PROVIDED DATA:
"""

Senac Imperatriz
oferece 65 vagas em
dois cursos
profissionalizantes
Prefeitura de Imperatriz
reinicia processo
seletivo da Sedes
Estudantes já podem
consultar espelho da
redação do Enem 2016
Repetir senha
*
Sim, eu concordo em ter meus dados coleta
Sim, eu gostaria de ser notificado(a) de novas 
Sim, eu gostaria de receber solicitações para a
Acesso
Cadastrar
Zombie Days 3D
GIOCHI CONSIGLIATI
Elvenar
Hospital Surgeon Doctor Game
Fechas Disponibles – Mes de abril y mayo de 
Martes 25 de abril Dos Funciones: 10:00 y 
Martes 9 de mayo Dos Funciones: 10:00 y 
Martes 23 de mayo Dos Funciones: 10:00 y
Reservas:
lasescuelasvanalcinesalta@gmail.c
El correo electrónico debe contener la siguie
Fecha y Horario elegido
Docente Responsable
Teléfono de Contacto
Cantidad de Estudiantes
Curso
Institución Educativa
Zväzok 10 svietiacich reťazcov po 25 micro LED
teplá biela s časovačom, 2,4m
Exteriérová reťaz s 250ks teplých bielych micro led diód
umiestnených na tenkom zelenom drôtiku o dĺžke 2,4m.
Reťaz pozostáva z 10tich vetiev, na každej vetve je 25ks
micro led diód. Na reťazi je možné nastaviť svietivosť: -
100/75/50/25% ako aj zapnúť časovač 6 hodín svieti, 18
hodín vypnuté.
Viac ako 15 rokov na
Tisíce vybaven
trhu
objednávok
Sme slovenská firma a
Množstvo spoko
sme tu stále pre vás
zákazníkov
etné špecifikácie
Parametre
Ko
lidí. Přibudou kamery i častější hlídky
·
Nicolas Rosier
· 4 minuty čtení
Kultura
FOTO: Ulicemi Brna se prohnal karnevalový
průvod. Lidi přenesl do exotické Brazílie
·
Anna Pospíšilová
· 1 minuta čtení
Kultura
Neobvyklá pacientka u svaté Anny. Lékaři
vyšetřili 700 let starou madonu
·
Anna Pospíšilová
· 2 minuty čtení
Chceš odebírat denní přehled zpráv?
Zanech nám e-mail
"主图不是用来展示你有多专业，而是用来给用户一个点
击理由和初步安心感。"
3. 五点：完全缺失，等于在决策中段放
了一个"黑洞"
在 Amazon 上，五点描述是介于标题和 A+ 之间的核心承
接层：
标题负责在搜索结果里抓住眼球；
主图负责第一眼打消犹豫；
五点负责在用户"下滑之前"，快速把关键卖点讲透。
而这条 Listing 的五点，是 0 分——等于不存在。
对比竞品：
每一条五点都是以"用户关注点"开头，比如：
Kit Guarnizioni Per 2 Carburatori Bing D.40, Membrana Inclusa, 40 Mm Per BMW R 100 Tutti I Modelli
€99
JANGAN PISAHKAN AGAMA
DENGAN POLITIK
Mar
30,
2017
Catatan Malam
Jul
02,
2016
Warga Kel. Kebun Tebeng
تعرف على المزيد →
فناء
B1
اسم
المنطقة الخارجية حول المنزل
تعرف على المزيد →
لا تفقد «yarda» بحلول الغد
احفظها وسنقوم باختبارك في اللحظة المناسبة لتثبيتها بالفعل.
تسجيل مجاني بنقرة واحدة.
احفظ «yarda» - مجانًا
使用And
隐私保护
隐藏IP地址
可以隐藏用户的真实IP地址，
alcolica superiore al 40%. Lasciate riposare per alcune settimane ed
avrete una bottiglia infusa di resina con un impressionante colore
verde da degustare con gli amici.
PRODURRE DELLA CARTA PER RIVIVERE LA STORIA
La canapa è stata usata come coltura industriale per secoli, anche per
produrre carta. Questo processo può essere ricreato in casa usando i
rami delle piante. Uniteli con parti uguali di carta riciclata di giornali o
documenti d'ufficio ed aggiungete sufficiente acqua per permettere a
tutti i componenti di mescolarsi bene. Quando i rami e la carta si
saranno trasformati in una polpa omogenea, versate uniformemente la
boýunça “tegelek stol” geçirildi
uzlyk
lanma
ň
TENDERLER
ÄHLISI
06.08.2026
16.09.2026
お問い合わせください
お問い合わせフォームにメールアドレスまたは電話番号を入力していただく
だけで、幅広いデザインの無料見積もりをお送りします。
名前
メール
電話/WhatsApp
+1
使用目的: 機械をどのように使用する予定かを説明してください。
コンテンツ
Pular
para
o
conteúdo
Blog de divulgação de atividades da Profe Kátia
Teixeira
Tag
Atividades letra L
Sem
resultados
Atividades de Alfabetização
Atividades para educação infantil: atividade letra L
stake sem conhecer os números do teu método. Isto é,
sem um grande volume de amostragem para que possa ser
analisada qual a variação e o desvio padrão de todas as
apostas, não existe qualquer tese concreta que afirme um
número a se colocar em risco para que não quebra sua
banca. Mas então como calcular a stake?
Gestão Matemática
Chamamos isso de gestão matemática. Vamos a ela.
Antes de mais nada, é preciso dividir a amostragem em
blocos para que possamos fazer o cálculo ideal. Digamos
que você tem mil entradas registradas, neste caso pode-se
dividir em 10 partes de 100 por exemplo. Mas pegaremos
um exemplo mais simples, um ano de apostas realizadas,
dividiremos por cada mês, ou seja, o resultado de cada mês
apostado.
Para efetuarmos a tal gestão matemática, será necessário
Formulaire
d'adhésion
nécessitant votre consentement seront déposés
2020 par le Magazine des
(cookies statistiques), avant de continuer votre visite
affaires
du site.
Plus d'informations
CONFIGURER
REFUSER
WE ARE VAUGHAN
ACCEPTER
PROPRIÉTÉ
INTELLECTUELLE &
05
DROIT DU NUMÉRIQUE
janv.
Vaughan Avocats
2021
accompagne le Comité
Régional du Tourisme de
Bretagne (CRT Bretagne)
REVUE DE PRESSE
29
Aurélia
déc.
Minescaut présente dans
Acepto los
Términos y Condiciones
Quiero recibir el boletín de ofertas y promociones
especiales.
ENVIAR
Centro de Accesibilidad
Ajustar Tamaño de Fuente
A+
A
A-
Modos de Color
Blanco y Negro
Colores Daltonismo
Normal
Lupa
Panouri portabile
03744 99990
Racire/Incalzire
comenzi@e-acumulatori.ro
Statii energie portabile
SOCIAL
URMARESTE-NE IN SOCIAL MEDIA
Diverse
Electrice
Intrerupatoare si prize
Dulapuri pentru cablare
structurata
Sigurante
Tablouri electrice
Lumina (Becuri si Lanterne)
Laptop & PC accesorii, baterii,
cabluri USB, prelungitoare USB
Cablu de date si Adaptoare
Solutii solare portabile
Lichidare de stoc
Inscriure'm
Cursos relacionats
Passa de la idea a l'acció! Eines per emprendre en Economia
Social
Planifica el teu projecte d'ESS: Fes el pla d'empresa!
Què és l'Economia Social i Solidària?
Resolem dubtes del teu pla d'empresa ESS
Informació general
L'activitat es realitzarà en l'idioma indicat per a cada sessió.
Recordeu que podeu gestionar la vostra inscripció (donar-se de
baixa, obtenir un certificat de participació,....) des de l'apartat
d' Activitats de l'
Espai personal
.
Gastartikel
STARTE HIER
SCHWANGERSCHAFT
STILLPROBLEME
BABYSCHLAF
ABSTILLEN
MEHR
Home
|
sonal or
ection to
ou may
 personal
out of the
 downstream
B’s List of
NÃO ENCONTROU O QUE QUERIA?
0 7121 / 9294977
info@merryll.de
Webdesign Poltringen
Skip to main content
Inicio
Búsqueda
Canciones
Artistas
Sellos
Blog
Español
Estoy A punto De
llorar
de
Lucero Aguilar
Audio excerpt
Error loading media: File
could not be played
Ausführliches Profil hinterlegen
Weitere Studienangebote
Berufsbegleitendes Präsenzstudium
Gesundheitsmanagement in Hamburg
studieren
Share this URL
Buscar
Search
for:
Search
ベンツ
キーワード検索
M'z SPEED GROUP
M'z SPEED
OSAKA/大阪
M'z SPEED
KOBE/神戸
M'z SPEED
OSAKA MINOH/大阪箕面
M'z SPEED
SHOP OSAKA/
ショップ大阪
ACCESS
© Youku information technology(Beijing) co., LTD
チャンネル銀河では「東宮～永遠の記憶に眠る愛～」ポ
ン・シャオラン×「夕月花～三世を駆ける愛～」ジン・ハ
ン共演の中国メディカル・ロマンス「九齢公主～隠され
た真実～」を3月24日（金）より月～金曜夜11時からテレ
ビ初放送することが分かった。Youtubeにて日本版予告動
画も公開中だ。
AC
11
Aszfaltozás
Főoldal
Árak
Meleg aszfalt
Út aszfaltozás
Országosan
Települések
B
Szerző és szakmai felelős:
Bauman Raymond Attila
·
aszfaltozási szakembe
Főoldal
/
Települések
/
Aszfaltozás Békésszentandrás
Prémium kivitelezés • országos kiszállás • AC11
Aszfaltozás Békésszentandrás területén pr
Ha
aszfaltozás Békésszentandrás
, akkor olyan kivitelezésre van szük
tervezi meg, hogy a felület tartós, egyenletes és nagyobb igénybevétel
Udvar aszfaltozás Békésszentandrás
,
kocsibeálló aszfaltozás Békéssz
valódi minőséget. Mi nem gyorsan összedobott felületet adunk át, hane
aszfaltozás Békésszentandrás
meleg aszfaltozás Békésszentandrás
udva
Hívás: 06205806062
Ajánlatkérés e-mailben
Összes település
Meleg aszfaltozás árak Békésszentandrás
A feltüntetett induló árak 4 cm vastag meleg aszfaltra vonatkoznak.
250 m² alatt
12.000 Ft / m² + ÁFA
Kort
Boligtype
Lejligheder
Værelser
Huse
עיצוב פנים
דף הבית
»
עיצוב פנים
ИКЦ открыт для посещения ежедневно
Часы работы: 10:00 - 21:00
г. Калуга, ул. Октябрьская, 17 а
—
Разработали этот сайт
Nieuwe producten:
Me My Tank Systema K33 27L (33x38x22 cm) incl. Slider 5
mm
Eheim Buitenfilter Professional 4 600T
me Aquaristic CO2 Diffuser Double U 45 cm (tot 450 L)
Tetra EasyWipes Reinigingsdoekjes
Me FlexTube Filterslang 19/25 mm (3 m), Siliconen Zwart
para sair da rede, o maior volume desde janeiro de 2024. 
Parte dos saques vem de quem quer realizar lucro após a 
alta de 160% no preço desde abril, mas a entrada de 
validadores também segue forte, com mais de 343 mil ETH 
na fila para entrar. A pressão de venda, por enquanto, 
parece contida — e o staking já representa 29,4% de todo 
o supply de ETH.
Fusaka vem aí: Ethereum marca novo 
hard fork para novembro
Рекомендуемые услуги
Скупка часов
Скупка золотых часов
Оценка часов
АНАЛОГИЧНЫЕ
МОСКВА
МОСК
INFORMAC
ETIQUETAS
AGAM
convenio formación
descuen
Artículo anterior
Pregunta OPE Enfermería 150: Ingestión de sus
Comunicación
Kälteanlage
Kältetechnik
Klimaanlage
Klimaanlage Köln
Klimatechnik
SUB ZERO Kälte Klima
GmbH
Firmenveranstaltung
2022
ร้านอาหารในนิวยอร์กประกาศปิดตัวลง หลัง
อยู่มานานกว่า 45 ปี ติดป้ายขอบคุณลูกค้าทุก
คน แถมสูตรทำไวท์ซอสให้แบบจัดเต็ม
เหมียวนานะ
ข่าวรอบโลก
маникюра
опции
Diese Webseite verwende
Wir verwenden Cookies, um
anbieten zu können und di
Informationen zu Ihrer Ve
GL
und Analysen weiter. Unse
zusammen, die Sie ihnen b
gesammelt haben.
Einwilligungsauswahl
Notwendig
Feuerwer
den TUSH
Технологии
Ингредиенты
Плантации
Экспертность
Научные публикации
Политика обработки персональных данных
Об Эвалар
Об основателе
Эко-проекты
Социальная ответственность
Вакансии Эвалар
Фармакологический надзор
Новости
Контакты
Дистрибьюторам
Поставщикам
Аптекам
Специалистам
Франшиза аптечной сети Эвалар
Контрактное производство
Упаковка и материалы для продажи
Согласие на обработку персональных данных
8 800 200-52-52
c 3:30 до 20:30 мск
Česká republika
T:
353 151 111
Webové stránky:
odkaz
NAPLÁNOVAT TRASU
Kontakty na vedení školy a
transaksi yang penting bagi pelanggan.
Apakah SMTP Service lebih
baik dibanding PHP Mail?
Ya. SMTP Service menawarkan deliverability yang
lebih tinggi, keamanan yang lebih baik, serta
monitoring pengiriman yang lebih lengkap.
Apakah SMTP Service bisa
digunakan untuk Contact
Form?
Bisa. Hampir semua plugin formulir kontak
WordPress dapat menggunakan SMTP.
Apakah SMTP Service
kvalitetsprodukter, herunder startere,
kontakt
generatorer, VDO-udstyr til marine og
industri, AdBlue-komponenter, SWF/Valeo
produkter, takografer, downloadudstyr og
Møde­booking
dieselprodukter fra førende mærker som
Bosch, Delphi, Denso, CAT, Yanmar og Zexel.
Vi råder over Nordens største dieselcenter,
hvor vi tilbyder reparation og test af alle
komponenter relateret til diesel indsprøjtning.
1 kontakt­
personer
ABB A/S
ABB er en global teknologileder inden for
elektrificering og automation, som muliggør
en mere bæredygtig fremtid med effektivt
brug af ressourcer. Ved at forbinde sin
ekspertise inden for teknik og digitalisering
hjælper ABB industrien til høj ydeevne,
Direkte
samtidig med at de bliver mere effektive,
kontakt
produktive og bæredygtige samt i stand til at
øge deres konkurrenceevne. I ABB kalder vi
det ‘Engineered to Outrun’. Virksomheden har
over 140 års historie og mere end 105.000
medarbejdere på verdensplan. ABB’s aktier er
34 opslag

"""

ABOUT THIS TASK: Within the entries, how many lines contain the word "mayo"? Answer with a number alone.

TASK RESULT: 3